Prevention of the appearance of pests on potatoes is a timely weeding and harvesting of weeds outside the garden.

Large-scale lesions require the use of insecticides, the treatment with which must be carried out before the flowering of the bushes. Effective remedies for the Colorado potato beetle: Commander, Regent, Lightning, Apache, Corado.

Harvesting and storage

Already at the beginning of June, the tops of potatoes acquire a rich green color and spreading. Despite the fully ripe appearance, you should prepare for harvesting after 10 days - not earlier than mid-June.

Bushes intended for sowing seeds for the next season remain unharvested.

Cleaning is done in two ways:

  • Traditional. The bush is pulled out, roots are collected from it and from the soil.
  • Protracted. Without pulling out the plants, large potatoes come off the plant, and small ones remain to ripen and gain weight. Within 2-3 weeks, the fruits will grow up and double the yield.

The 40-day potato varieties are primarily intended for short-term food use.
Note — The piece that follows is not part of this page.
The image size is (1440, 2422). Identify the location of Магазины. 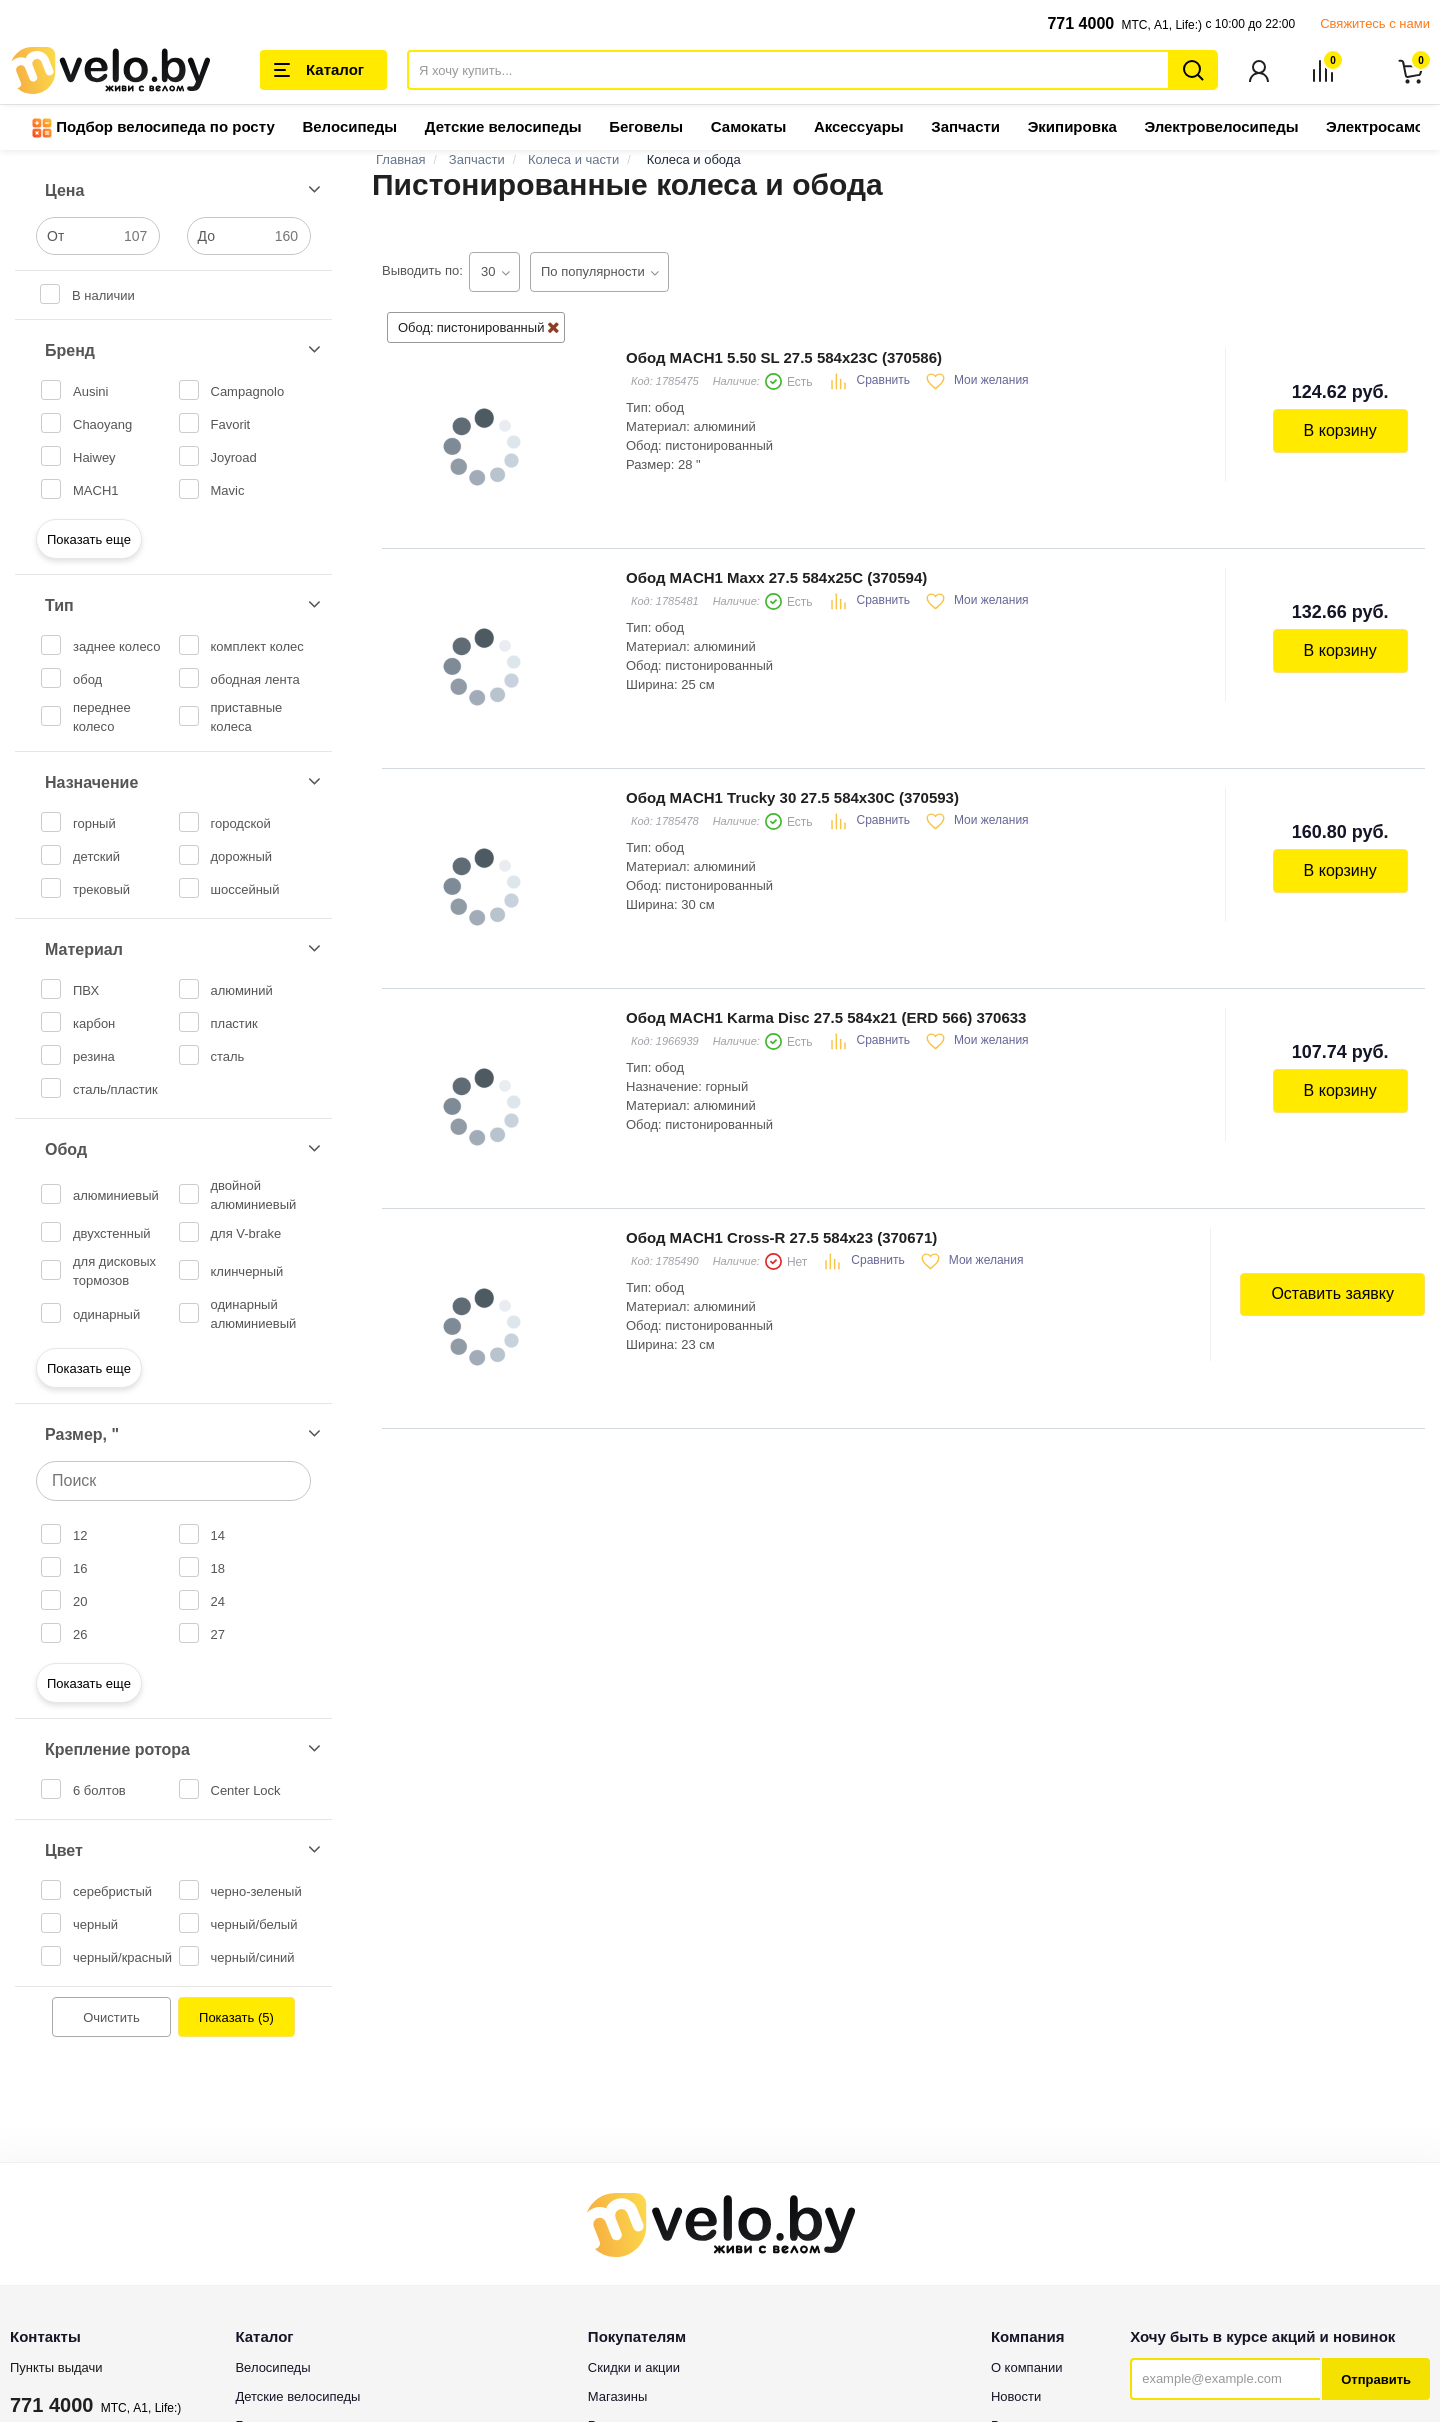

Recycling should be carried out literally immediately after collection. After a couple of weeks, the peel of the tuber will be difficult to peel, the roots will begin to wither and rot.

Potatoes left in the garden for the purpose of obtaining seeds are dug out at the end of June and stored in a dry room with ventilation. During ripening, the skin of the potato becomes firm.

In ultra-early varieties of potatoes, fruiting and harvesting occurs within a month. The vacated space is used for sowing green crops, lettuce. In regions with a warm climate, they manage to harvest an additional crop of Forty days.